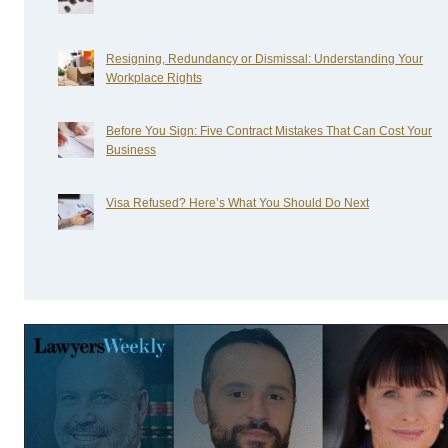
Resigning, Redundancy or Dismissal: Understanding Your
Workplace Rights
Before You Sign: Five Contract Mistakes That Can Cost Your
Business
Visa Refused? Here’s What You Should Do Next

....

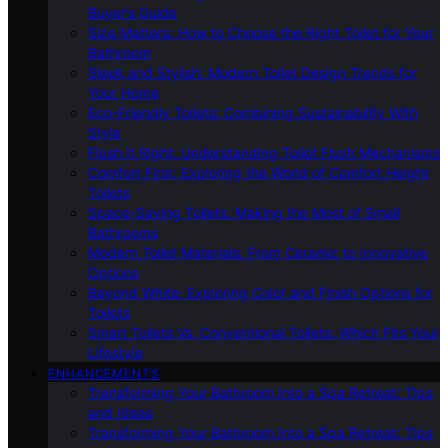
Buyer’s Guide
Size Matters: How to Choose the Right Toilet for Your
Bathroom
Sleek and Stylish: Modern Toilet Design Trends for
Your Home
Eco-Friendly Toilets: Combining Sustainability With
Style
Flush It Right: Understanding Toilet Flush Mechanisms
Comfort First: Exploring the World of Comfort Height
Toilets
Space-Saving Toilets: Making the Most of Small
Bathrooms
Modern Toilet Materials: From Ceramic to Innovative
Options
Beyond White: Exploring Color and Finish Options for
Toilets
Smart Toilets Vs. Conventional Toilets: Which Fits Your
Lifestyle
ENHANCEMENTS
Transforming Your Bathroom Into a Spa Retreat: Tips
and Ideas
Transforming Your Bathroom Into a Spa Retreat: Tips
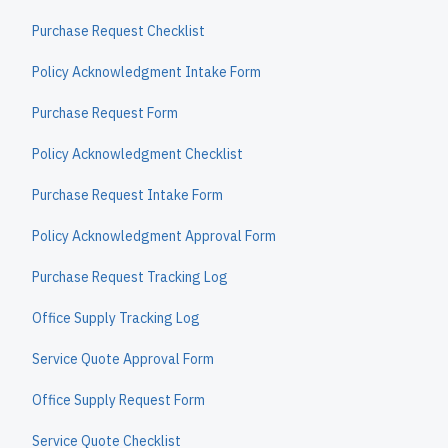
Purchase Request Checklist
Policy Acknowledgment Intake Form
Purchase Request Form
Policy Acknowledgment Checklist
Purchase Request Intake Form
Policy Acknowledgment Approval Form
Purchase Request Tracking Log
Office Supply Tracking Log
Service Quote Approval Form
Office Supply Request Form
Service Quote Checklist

....

Working through the records above, copy each line in which "Toilets" is found.

Eco-Friendly Toilets: Combining Sustainability With
Toilets
Space-Saving Toilets: Making the Most of Small
Toilets
Smart Toilets Vs. Conventional Toilets: Which Fits Your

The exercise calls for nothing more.